Frontier
[NOTE: this is almost a copy of the LUMI page]
Website: https://www.olcf.ornl.gov/frontier/
Guide: https://docs.olcf.ornl.gov/systems/frontier_user_guide.html
Here, we concern ourselves with running SeisSol on Frontier.
Each node consists of:
1× AMD Epyc 7A53 (Zen 3) CPU, configured with 4 NUMA domains
4× AMD Instinct MI250x GPUs, thus 8 GCDs in total
Due to the 8 GCDs, we will launch SeisSol with 8 processes per node. The architecture settings we will need for SeisSol are
milan
for the CPU architecture (optimizing for Zen 3), and gfx90a
for the GPU architecture (targeting the MI250X).
As device backend, we use HIP, and for the SYCL implementation, we use AdaptiveCpp.
Installing Modules (without Spack)
Here, we go for a build using amdclang and AdaptiveCpp. We begin by setting up an environment. Firstly, choose a folder you want to install SeisSol to and navigate to it.
Run pwd
and copy the path there. Run the following script there.
export SEISSOL_BASE=$(pwd)
export SEISSOL_PREFIX=$SEISSOL_BASE/local
export CMAKE_PREFIX_PATH=$SEISSOL_PREFIX:$CMAKE_PREFIX_PATH
export LD_LIBRARY_PATH=$SEISSOL_PREFIX/lib:$SEISSOL_PREFIX/lib64:$LD_LIBRARY_PATH
mkdir -p $SEISSOL_PREFIX
Next, we load the necessary modules for our SeisSol build.

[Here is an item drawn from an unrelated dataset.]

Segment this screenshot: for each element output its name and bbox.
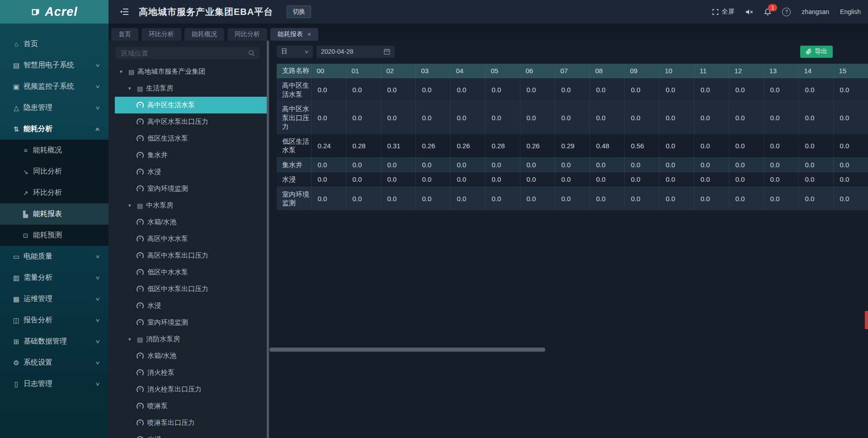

We set the compilers to the cray compiler wrappers (which in our case use amdclang
internally).
module load Core/24.07
module load craype-x86-trento
module load craype-accel-amd-gfx90a
module load PrgEnv-amd/8.5.0
module switch amd/6.0.0
module load rocm/6.0.0
module load cray-hdf5-parallel/1.12.2.9
module load cray-netcdf-hdf5parallel/4.9.0.9
module load cray-python/3.11.5
module load ninja
module load cmake
export CC=cc
export CXX=CC
export FC=ftn
export HIP_PATH=/opt/rocm-6.0.0
We also require a small hotfix for pkg-config, as required by easi (and subsequently also SeisSol) right now. It is needed to work correctly with the Cray environment (only the folders hdf5-parallel
and netcdf-hdf5parallel
are included by default; but these do not contain the non-parallel pkgconfigs):
export PKG_CONFIG_PATH=/opt/cray/pe/netcdf/4.9.0.9/amd/5.0/lib/pkgconfig:/opt/cray/pe/hdf5/1.12.2.7/amd/5.0/lib/pkgconfig:$PKG_CONFIG_PATH
Next, we also start up our Python installation. The virtual environment sets additional paths for e.g. executables to our prefix directory automatically.
python -m venv $SEISSOL_PREFIX
source $SEISSOL_PREFIX/bin/activate
pip install setuptools
pip install numpy
pip install git+https://github.com/SeisSol/PSpaMM.git
pip install git+https://github.com/SeisSol/gemmforge.git
pip install git+https://github.com/SeisSol/chainforge.git
Then, we can start installing the modules. For AdaptiveCpp, we need a suitable Boost installation. That can be accomplished as follows:
wget https://boostorg.jfrog.io/artifactory/main/release/1.80.0/source/boost_1_80_0.tar.gz
tar -xf boost_1_80_0.tar.gz
cd boost_1_80_0
./bootstrap.sh --prefix=$SEISSOL_PREFIX --with-toolset=gcc --with-libraries=fiber,context,atomic,filesystem --show-libraries
./b2 install toolset=gcc threading=multi variant=release link=shared visibility=hidden --with-fiber --with-context --with-atomic --with-filesystem --prefix=$SEISSOL_PREFIX
cd ..
Next, we build AdaptiveCpp. Note that we need to switch off everything but ROCm for the installation to work smoothly.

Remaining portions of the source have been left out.